*TASK TO COMPLETE*: Leaving out the pictures, reproduce each record exactly and in full.

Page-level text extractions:
####
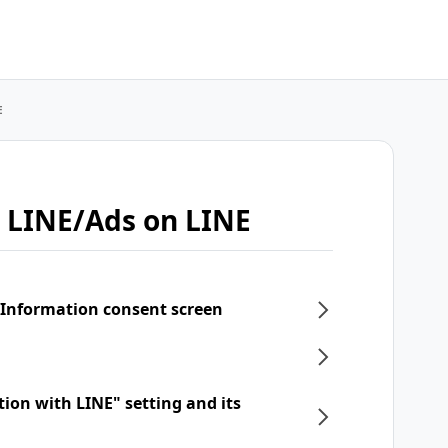
E
 LINE/Ads on LINE
 Information consent screen
tion with LINE" setting and its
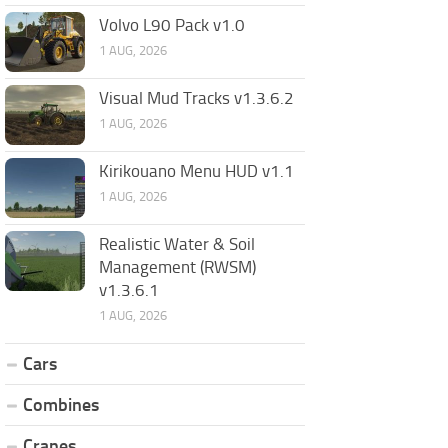
Volvo L90 Pack v1.0
1 AUG, 2026
Visual Mud Tracks v1.3.6.2
1 AUG, 2026
Kirikouano Menu HUD v1.1
1 AUG, 2026
Realistic Water & Soil
Management (RWSM)
v1.3.6.1
1 AUG, 2026
Cars
Combines
Cranes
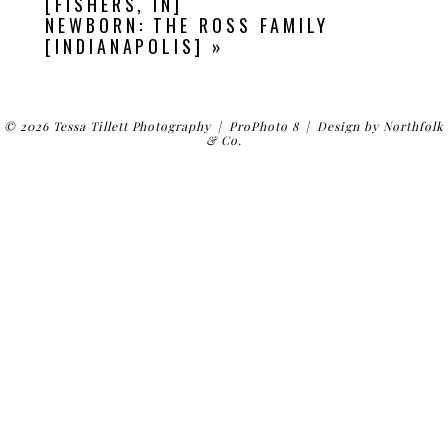
[FISHERS, IN]
NEWBORN: THE ROSS FAMILY
[INDIANAPOLIS]
»
© 2026 Tessa Tillett Photography
|
ProPhoto 8
|
Design by
Northfolk
& Co.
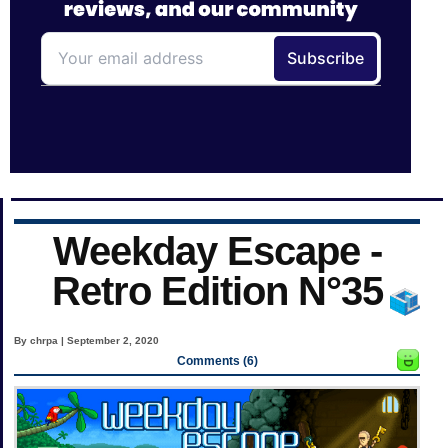
Weekday Escape -
Retro Edition N°35
By chrpa | September 2, 2020
Comments (6)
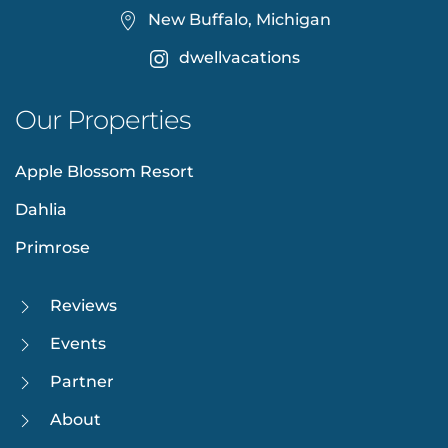
New Buffalo, Michigan
dwellvacations
Our Properties
Apple Blossom Resort
Dahlia
Primrose
Reviews
Events
Partner
About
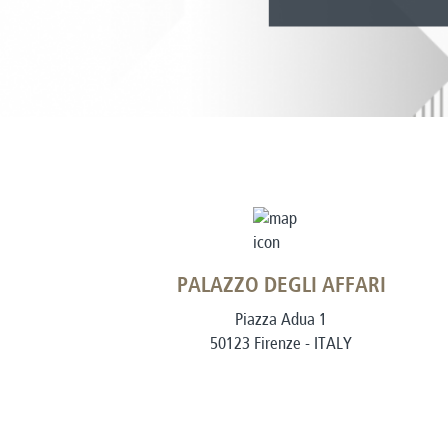
PALAZZO DEGLI AFFARI
Piazza Adua 1
50123 Firenze - ITALY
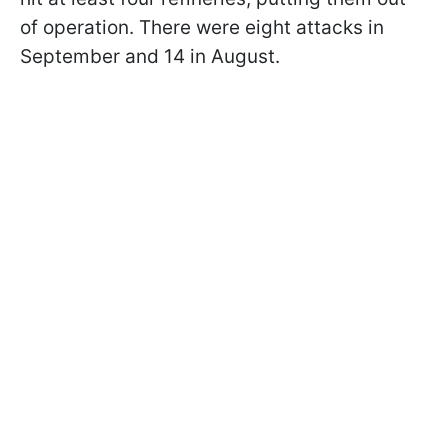
of operation. There were eight attacks in
September and 14 in August.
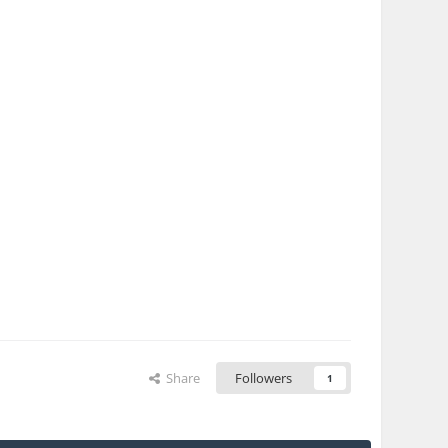
Share
Followers
1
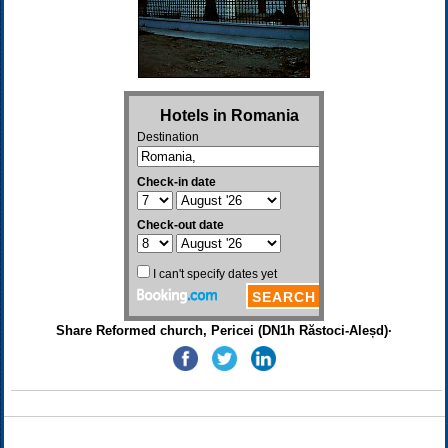
Share Reformed church, Pericei (DN1h Răstoci-Aleșd)·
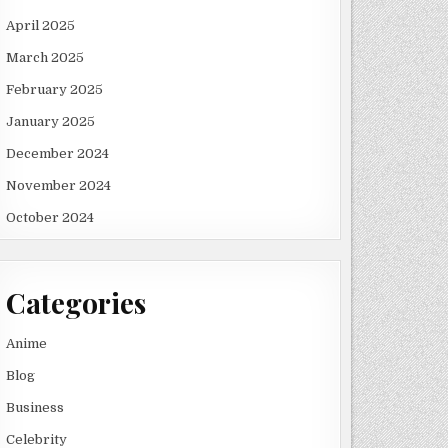
April 2025
March 2025
February 2025
January 2025
December 2024
November 2024
October 2024
Categories
Anime
Blog
Business
Celebrity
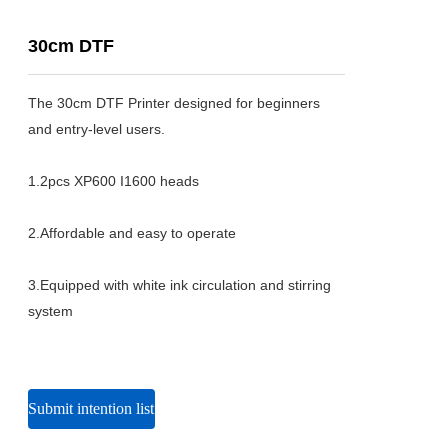
30cm DTF
The 30cm DTF Printer designed for beginners 
and entry-level users.

1.2pcs XP600 I1600 heads

2.Affordable and easy to operate

3.Equipped with white ink circulation and stirring 
system
Submit intention list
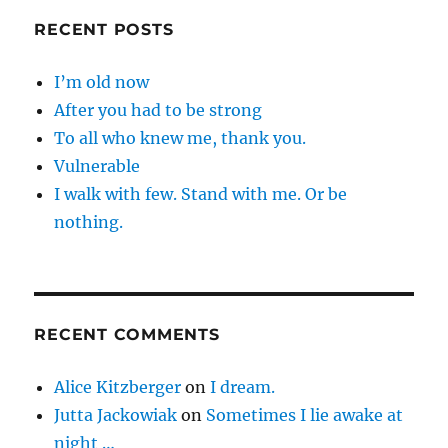
RECENT POSTS
I’m old now
After you had to be strong
To all who knew me, thank you.
Vulnerable
I walk with few. Stand with me. Or be
nothing.
RECENT COMMENTS
Alice Kitzberger
on
I dream.
Jutta Jackowiak
on
Sometimes I lie awake at
night …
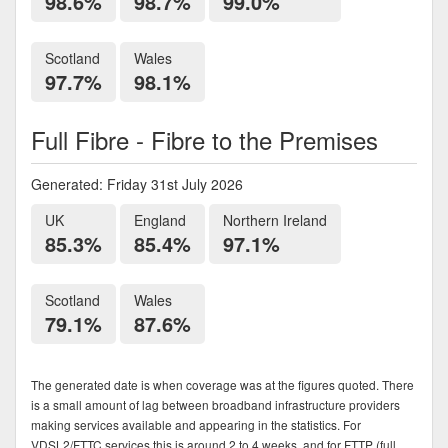
98.6%
98.7%
99.0%
Scotland
Wales
97.7%
98.1%
Full Fibre - Fibre to the Premises
Generated: Friday 31st July 2026
UK
England
Northern Ireland
85.3%
85.4%
97.1%
Scotland
Wales
79.1%
87.6%
The generated date is when coverage was at the figures quoted. There
is a small amount of lag between broadband infrastructure providers
making services available and appearing in the statistics. For
VDSL2/FTTC services this is around 2 to 4 weeks, and for FTTP (full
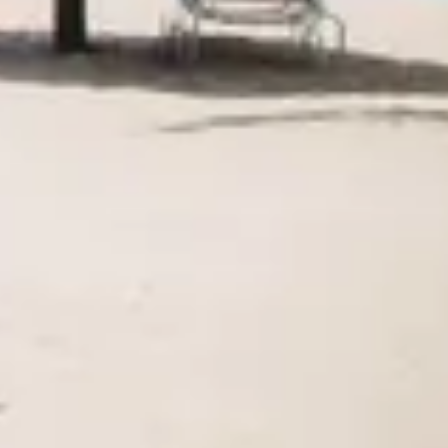
Agile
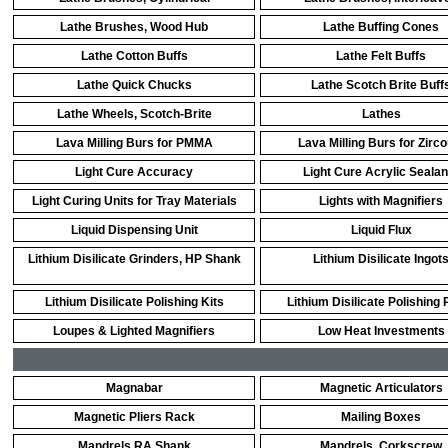
Lathe Brushes, Wood Hub
Lathe Buffing Cones
Lathe Cotton Buffs
Lathe Felt Buffs
Lathe Quick Chucks
Lathe Scotch Brite Buff
Lathe Wheels, Scotch-Brite
Lathes
Lava Milling Burs for PMMA
Lava Milling Burs for Zirco
Light Cure Accuracy
Light Cure Acrylic Sealan
Light Curing Units for Tray Materials
Lights with Magnifiers
Liquid Dispensing Unit
Liquid Flux
Lithium Disilicate Grinders, HP Shank
Lithium Disilicate Ingot
Lithium Disilicate Polishing Kits
Lithium Disilicate Polishing 
Loupes & Lighted Magnifiers
Low Heat Investments
Magnabar
Magnetic Articulators
Magnetic Pliers Rack
Mailing Boxes
Mandrels RA Shank
Mandrels, Corkscrew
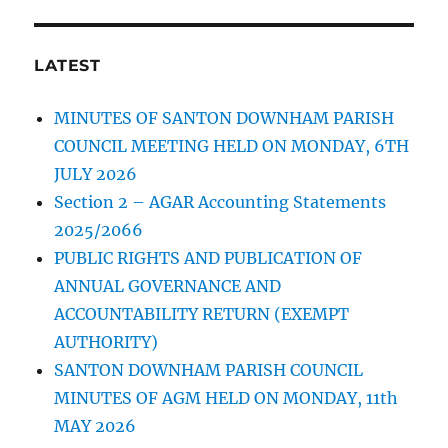
LATEST
MINUTES OF SANTON DOWNHAM PARISH
COUNCIL MEETING HELD ON MONDAY, 6TH
JULY 2026
Section 2 – AGAR Accounting Statements
2025/2066
PUBLIC RIGHTS AND PUBLICATION OF
ANNUAL GOVERNANCE AND
ACCOUNTABILITY RETURN (EXEMPT
AUTHORITY)
SANTON DOWNHAM PARISH COUNCIL
MINUTES OF AGM HELD ON MONDAY, 11th
MAY 2026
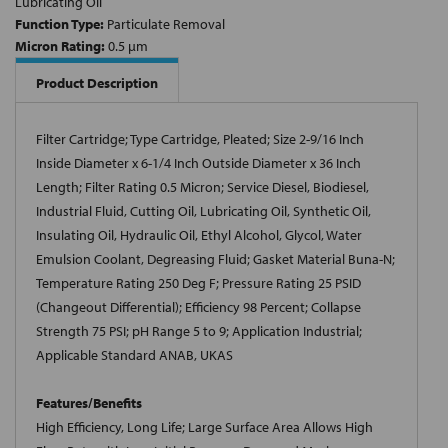
Lubricating Oil
Function Type:
Particulate Removal
Micron Rating:
0.5 µm
Product Description
Filter Cartridge; Type Cartridge, Pleated; Size 2-9/16 Inch
Inside Diameter x 6-1/4 Inch Outside Diameter x 36 Inch
Length; Filter Rating 0.5 Micron; Service Diesel, Biodiesel,
Industrial Fluid, Cutting Oil, Lubricating Oil, Synthetic Oil,
Insulating Oil, Hydraulic Oil, Ethyl Alcohol, Glycol, Water
Emulsion Coolant, Degreasing Fluid; Gasket Material Buna-N;
Temperature Rating 250 Deg F; Pressure Rating 25 PSID
(Changeout Differential); Efficiency 98 Percent; Collapse
Strength 75 PSI; pH Range 5 to 9; Application Industrial;
Applicable Standard ANAB, UKAS
Features/Benefits
High Efficiency, Long Life; Large Surface Area Allows High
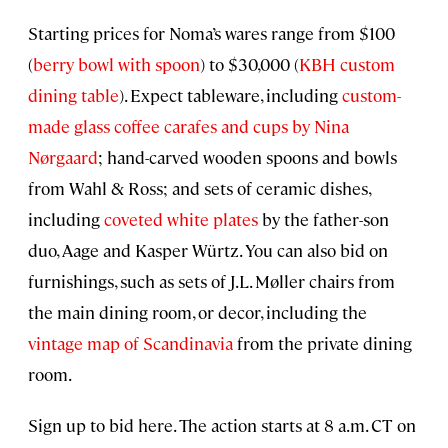
Starting prices for Noma’s wares range from $100
(
berry bowl with spoon
) to $30,000 (
KBH custom
dining table
). Expect tableware, including
custom-
made glass coffee carafes and cups by Nina
Nørgaard
; hand-carved wooden spoons and bowls
from Wahl & Ross; and sets of ceramic dishes,
including
coveted white plates
by the father-son
duo, Aage and Kasper Würtz. You can also bid on
furnishings, such as sets of J.L. Møller chairs from
the main dining room, or decor, including the
vintage map of Scandinavia
from the private dining
room.
Sign up to bid here. The action starts at 8 a.m. CT on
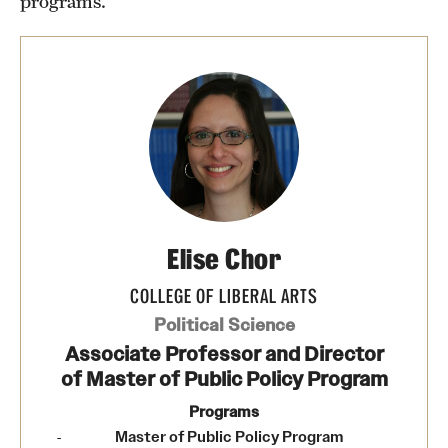
programs.
News
Elise Chor
COLLEGE OF LIBERAL ARTS
Political Science
Associate Professor and Director
of Master of Public Policy Program
Programs
Master of Public Policy Program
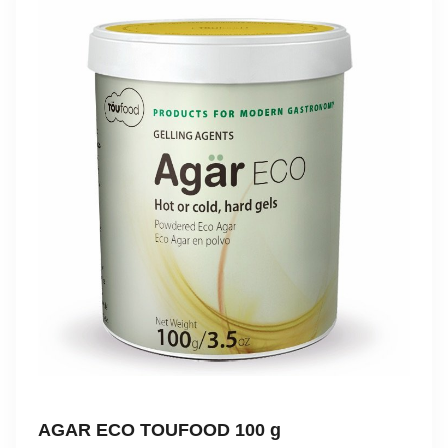
AGAR ECO TOUFOOD 100 g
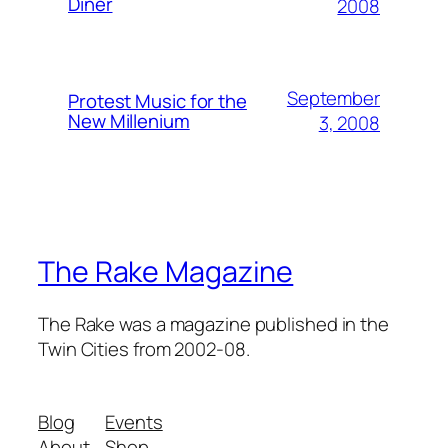
Diner
2008
September
Protest Music for the
New Millenium
3, 2008
The Rake Magazine
The Rake was a magazine published in the
Twin Cities from 2002-08.
Blog
Events
About
Shop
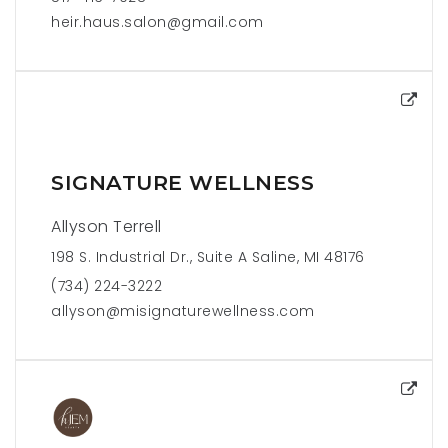
heir.haus.salon@gmail.com
SIGNATURE WELLNESS
Allyson Terrell
198 S. Industrial Dr., Suite A Saline, MI 48176
(734) 224-3222
allyson@misignaturewellness.com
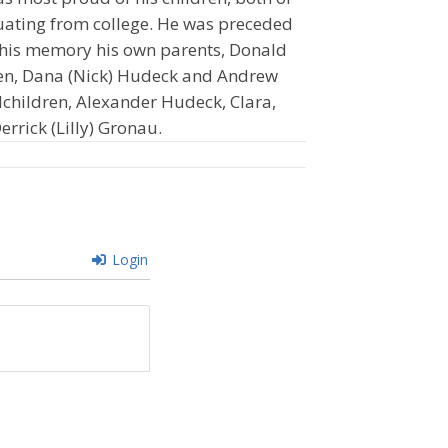
ating from college. He was preceded
h his memory his own parents, Donald
ldren, Dana (Nick) Hudeck and Andrew
ndchildren, Alexander Hudeck, Clara,
errick (Lilly) Gronau.
Login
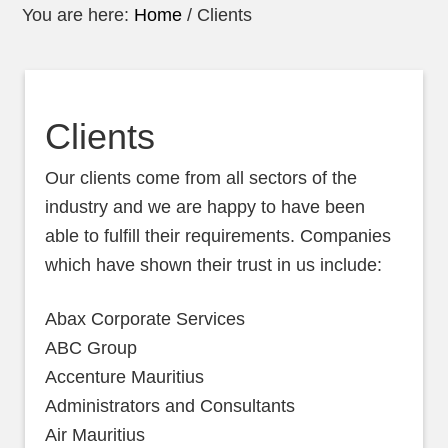
You are here:
Home
/
Clients
Clients
Our clients come from all sectors of the
industry and we are happy to have been
able to fulfill their requirements. Companies
which have shown their trust in us include:
Abax Corporate Services
ABC Group
Accenture Mauritius
Administrators and Consultants
Air Mauritius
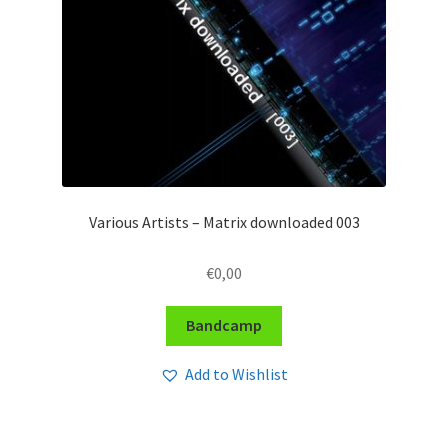
Various Artists – Matrix downloaded 003
€
0,00
Bandcamp
Add to Wishlist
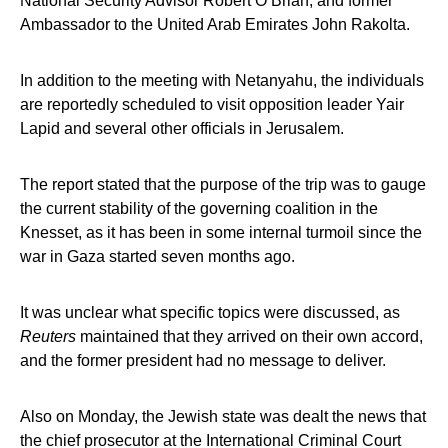
National Security Advisor Robert O’Brian, and former
Ambassador to the United Arab Emirates John Rakolta.
In addition to the meeting with Netanyahu, the individuals
are reportedly scheduled to visit opposition leader Yair
Lapid and several other officials in Jerusalem.
The report stated that the purpose of the trip was to gauge
the current stability of the governing coalition in the
Knesset, as it has been in some internal turmoil since the
war in Gaza started seven months ago.
It was unclear what specific topics were discussed, as
Reuters
maintained that they arrived on their own accord,
and the former president had no message to deliver.
Also on Monday, the Jewish state was dealt the news that
the chief prosecutor at the International Criminal Court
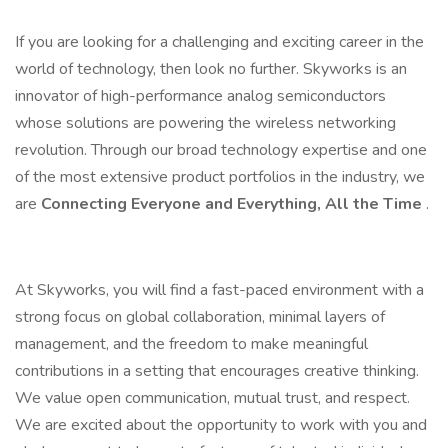
If you are looking for a challenging and exciting career in the
world of technology, then look no further. Skyworks is an
innovator of high-performance analog semiconductors
whose solutions are powering the wireless networking
revolution. Through our broad technology expertise and one
of the most extensive product portfolios in the industry, we
are
Connecting Everyone and Everything, All the Time
.
At Skyworks, you will find a fast-paced environment with a
strong focus on global collaboration, minimal layers of
management, and the freedom to make meaningful
contributions in a setting that encourages creative thinking.
We value open communication, mutual trust, and respect.
We are excited about the opportunity to work with you and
####
*EXERCISE OUTPUT*:
E
 LINE/Ads on LINE
 Information consent screen
tion with LINE" setting and its
Volvo L90 Pack v1.0
1 AUG, 2026
Visual Mud Tracks v1.3.6.2
1 AUG, 2026
Kirikouano Menu HUD v1.1
1 AUG, 2026
Realistic Water & Soil
Management (RWSM)
v1.3.6.1
1 AUG, 2026
Cars
Combines
Cranes
[FISHERS, IN]
NEWBORN: THE ROSS FAMILY
[INDIANAPOLIS]
»
© 2026 Tessa Tillett Photography
|
ProPhoto 8
|
Design by
Northfolk
& Co.
Weekday Escape -
Retro Edition N°35
By chrpa | September 2, 2020
Comments (6)
New Buffalo, Michigan
dwellvacations
Our Properties
Apple Blossom Resort
Dahlia
Primrose
Reviews
Events
Partner
About
PALAZZO DEGLI AFFARI
Piazza Adua 1
50123 Firenze - ITALY
of operation. There were eight attacks in
September and 14 in August.
Share
Followers
1
Share Reformed church, Pericei (DN1h Răstoci-Aleșd)·
April 2025
March 2025
February 2025
January 2025
December 2024
November 2024
October 2024
Categories
Anime
Blog
Business
Celebrity
30cm DTF
The 30cm DTF Printer designed for beginners 
and entry-level users.

1.2pcs XP600 I1600 heads

2.Affordable and easy to operate

3.Equipped with white ink circulation and stirring 
system
Submit intention list
RECENT POSTS
I’m old now
After you had to be strong
To all who knew me, thank you.
Vulnerable
I walk with few. Stand with me. Or be
nothing.
RECENT COMMENTS
Alice Kitzberger
on
I dream.
Jutta Jackowiak
on
Sometimes I lie awake at
night …
98.6%
98.7%
99.0%
Scotland
Wales
97.7%
98.1%
Full Fibre - Fibre to the Premises
Generated: Friday 31st July 2026
UK
England
Northern Ireland
85.3%
85.4%
97.1%
Scotland
Wales
79.1%
87.6%
The generated date is when coverage was at the figures quoted. There
is a small amount of lag between broadband infrastructure providers
making services available and appearing in the statistics. For
VDSL2/FTTC services this is around 2 to 4 weeks, and for FTTP (full
Agile
Lathe Brushes, Wood Hub
Lathe Buffing Cones
Lathe Cotton Buffs
Lathe Felt Buffs
Lathe Quick Chucks
Lathe Scotch Brite Buff
Lathe Wheels, Scotch-Brite
Lathes
Lava Milling Burs for PMMA
Lava Milling Burs for Zirco
Light Cure Accuracy
Light Cure Acrylic Sealan
Light Curing Units for Tray Materials
Lights with Magnifiers
Liquid Dispensing Unit
Liquid Flux
Lithium Disilicate Grinders, HP Shank
Lithium Disilicate Ingot
Lithium Disilicate Polishing Kits
Lithium Disilicate Polishing 
Loupes & Lighted Magnifiers
Low Heat Investments
Magnabar
Magnetic Articulators
Magnetic Pliers Rack
Mailing Boxes
Mandrels RA Shank
Mandrels, Corkscrew
LATEST
MINUTES OF SANTON DOWNHAM PARISH
COUNCIL MEETING HELD ON MONDAY, 6TH
JULY 2026
Section 2 – AGAR Accounting Statements
2025/2066
PUBLIC RIGHTS AND PUBLICATION OF
ANNUAL GOVERNANCE AND
ACCOUNTABILITY RETURN (EXEMPT
AUTHORITY)
SANTON DOWNHAM PARISH COUNCIL
MINUTES OF AGM HELD ON MONDAY, 11th
MAY 2026
Lubricating Oil
Function Type:
Particulate Removal
Micron Rating:
0.5 µm
Product Description
Filter Cartridge; Type Cartridge, Pleated; Size 2-9/16 Inch
Inside Diameter x 6-1/4 Inch Outside Diameter x 36 Inch
Length; Filter Rating 0.5 Micron; Service Diesel, Biodiesel,
Industrial Fluid, Cutting Oil, Lubricating Oil, Synthetic Oil,
Insulating Oil, Hydraulic Oil, Ethyl Alcohol, Glycol, Water
Emulsion Coolant, Degreasing Fluid; Gasket Material Buna-N;
Temperature Rating 250 Deg F; Pressure Rating 25 PSID
(Changeout Differential); Efficiency 98 Percent; Collapse
Strength 75 PSI; pH Range 5 to 9; Application Industrial;
Applicable Standard ANAB, UKAS
Features/Benefits
High Efficiency, Long Life; Large Surface Area Allows High
Starting prices for Noma’s wares range from $100
(
berry bowl with spoon
) to $30,000 (
KBH custom
dining table
). Expect tableware, including
custom-
made glass coffee carafes and cups by Nina
Nørgaard
; hand-carved wooden spoons and bowls
from Wahl & Ross; and sets of ceramic dishes,
including
coveted white plates
by the father-son
duo, Aage and Kasper Würtz. You can also bid on
furnishings, such as sets of J.L. Møller chairs from
the main dining room, or decor, including the
vintage map of Scandinavia
from the private dining
room.
Sign up to bid here. The action starts at 8 a.m. CT on
programs.
News
Elise Chor
COLLEGE OF LIBERAL ARTS
Political Science
Associate Professor and Director
of Master of Public Policy Program
Programs
Master of Public Policy Program
AGAR ECO TOUFOOD 100 g
Diner
2008
September
Protest Music for the
New Millenium
3, 2008
The Rake Magazine
The Rake was a magazine published in the
Twin Cities from 2002-08.
Blog
Events
About
Shop
heir.haus.salon@gmail.com
SIGNATURE WELLNESS
Allyson Terrell
198 S. Industrial Dr., Suite A Saline, MI 48176
(734) 224-3222
allyson@misignaturewellness.com
ating from college. He was preceded
h his memory his own parents, Donald
ldren, Dana (Nick) Hudeck and Andrew
ndchildren, Alexander Hudeck, Clara,
errick (Lilly) Gronau.
Login
You are here:
Home
/
Clients
Clients
Our clients come from all sectors of the
industry and we are happy to have been
able to fulfill their requirements. Companies
which have shown their trust in us include:
Abax Corporate Services
ABC Group
Accenture Mauritius
Administrators and Consultants
Air Mauritius
Various Artists – Matrix downloaded 003
€
0,00
Bandcamp
Add to Wishlist
National Security Advisor Robert O’Brian, and former
Ambassador to the United Arab Emirates John Rakolta.
In addition to the meeting with Netanyahu, the individuals
are reportedly scheduled to visit opposition leader Yair
Lapid and several other officials in Jerusalem.
The report stated that the purpose of the trip was to gauge
the current stability of the governing coalition in the
Knesset, as it has been in some internal turmoil since the
war in Gaza started seven months ago.
It was unclear what specific topics were discussed, as
Reuters
maintained that they arrived on their own accord,
and the former president had no message to deliver.
Also on Monday, the Jewish state was dealt the news that
the chief prosecutor at the International Criminal Court
If you are looking for a challenging and exciting career in the
world of technology, then look no further. Skyworks is an
innovator of high-performance analog semiconductors
whose solutions are powering the wireless networking
revolution. Through our broad technology expertise and one
of the most extensive product portfolios in the industry, we
are
Connecting Everyone and Everything, All the Time
.
At Skyworks, you will find a fast-paced environment with a
strong focus on global collaboration, minimal layers of
management, and the freedom to make meaningful
contributions in a setting that encourages creative thinking.
We value open communication, mutual trust, and respect.
We are excited about the opportunity to work with you and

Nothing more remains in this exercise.